|
from Trina Schart Hyman |
| Fortunately
for us, Trina Schart Hyman has had a lot to say. Please forgive me if I
quote her liberally, because no one can say it more eloquently than she
can!
“That’s the one great thing about illustrating or being an artist, you can do it at home.” From Trina Schart Hyman interview, April 6, 1999.
from Something about the Author, Volume 46.
“I think about all this a lot. I think about it so much that eventually I start to dream about it. And when my dreams start to become the dreams of the characters in the book, when their reality becomes a part of my subconscious, when I can live in their landscape, when I put on a little red cape with a hood and tie the red ribbons under my chin, then I know what to do with my pictures.” from her 1985 Caldecott Medal Speech.
“I don’t use models, I think about friends and relatives when I create a character. The man who lives across the road, an old Vermont farmer, has very strong features and I’ve used him endlessly in illustrations. He was the woodsman in Little Red Riding Hood. If I’m using him as a character and get stuck, I just walk over, pay him a visit, and study his face for an hour. It’s fun to cast your friends as character.” “You have to be dedicated down to your bones to be an artist. It’s a vocation and you must believe in it, and in yourself. It’s much more competitive now than when I started out, so you must be either very lucky or equipped with an ego of iron.” from Something about the Author, Volume 46.

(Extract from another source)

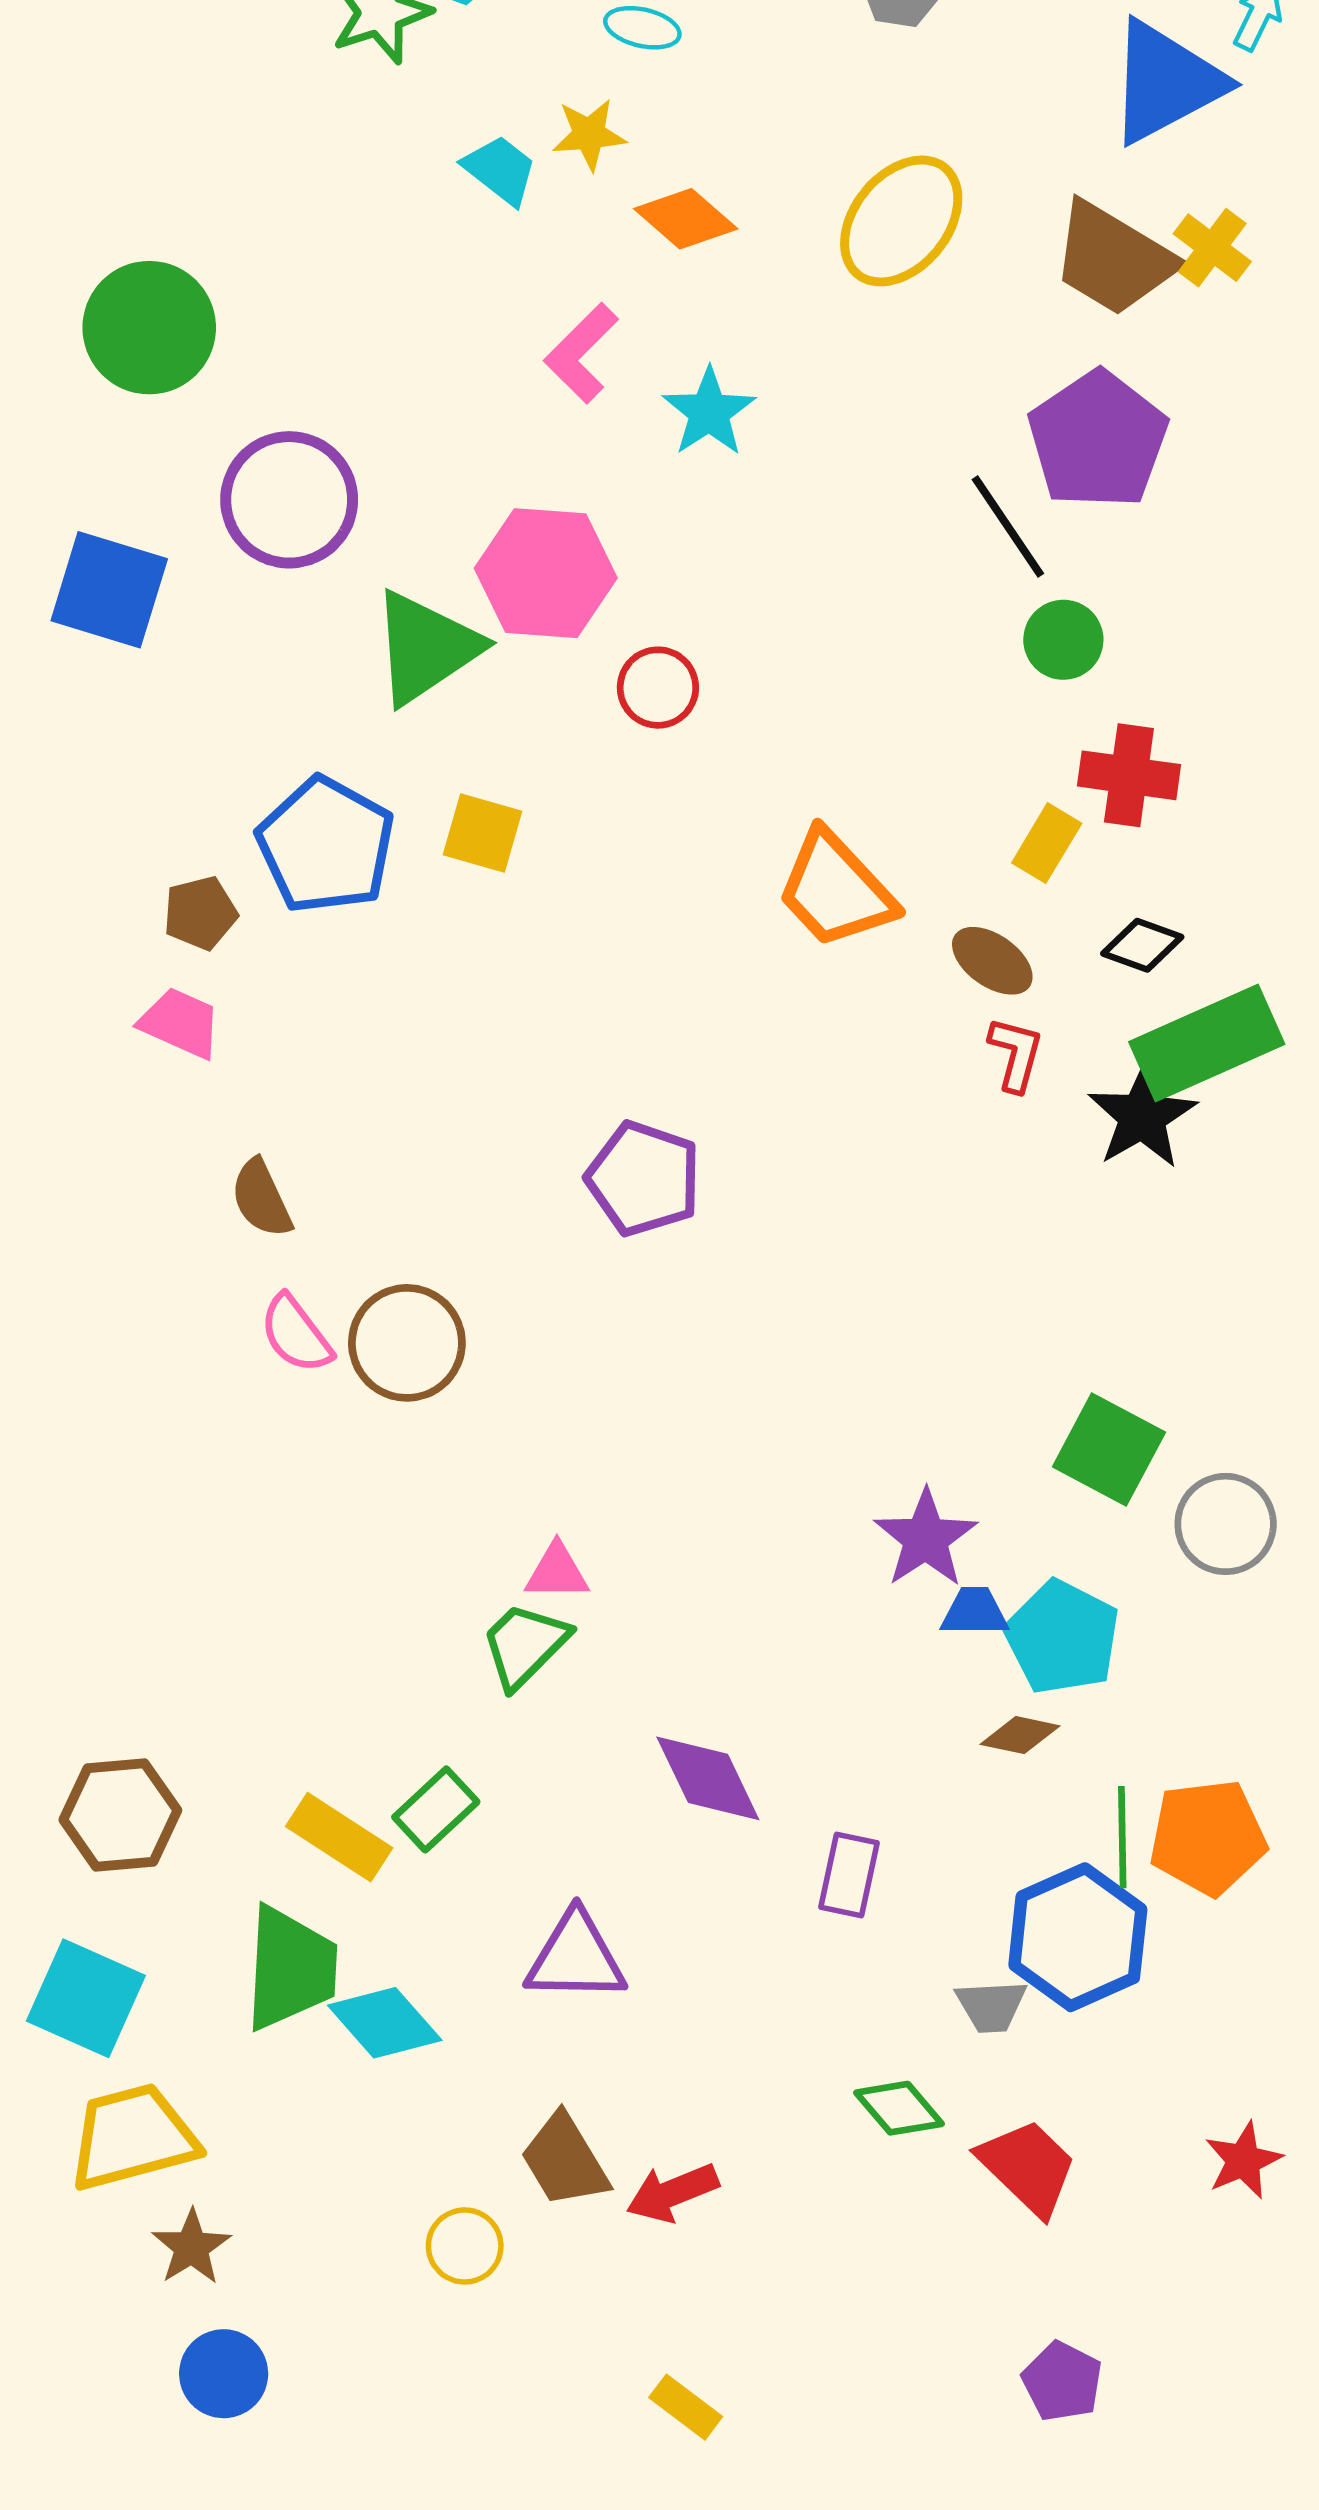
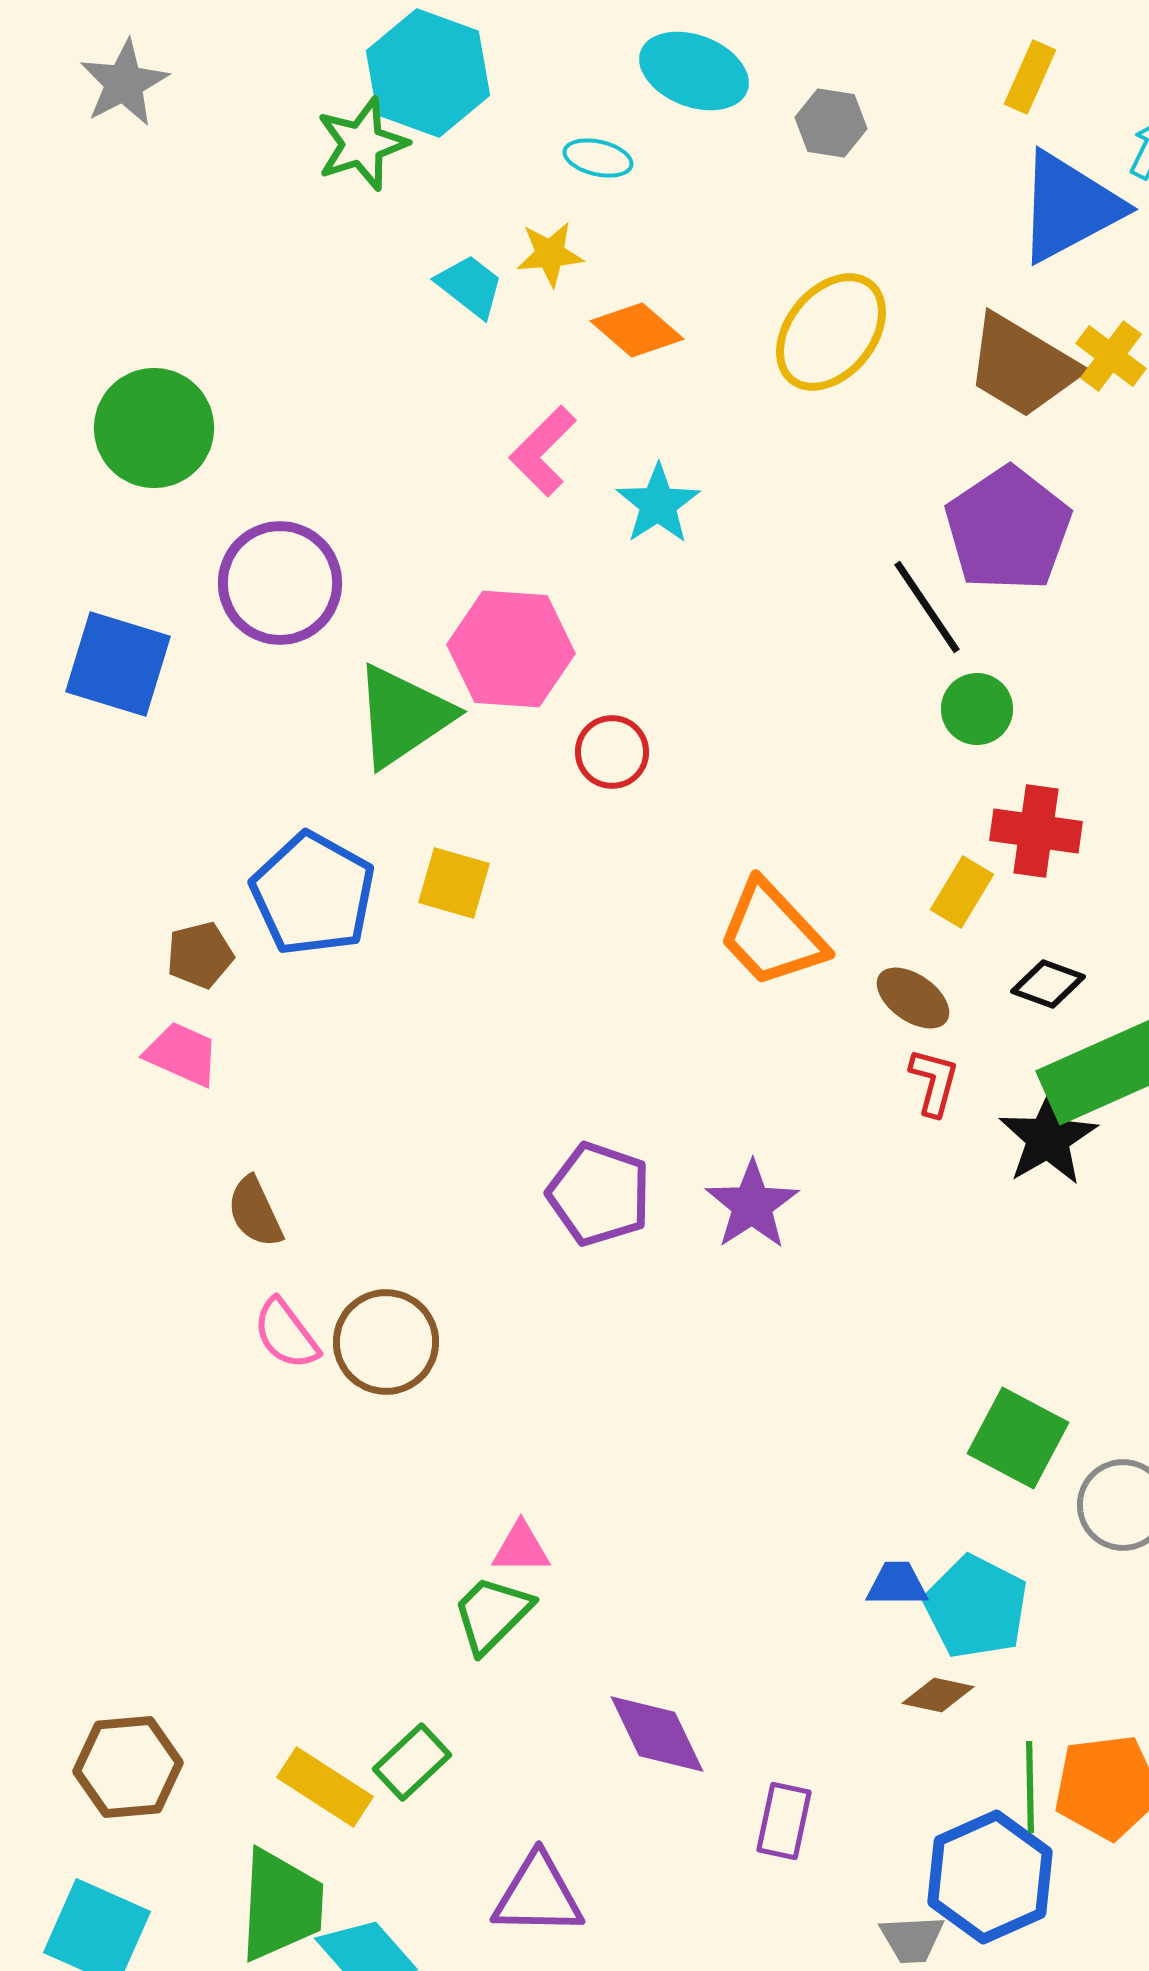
purple star: (926, 1538) -> (752, 1205), moved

“You are going to offend a certain number of people in this world, no matter what you do! The harder you try not to offend anyone, the more unsatisfactory your work is going to become. Are you an artist or a politician? An artist’s job (as opposed to a politician’s) is to make people think and feel, not to get votes. Very often people get offended when they are asked to do either of these things. Just accept that fact, and go on with your work.” from “Ask Trina!”, Once Upon a Time, Summer, 1996.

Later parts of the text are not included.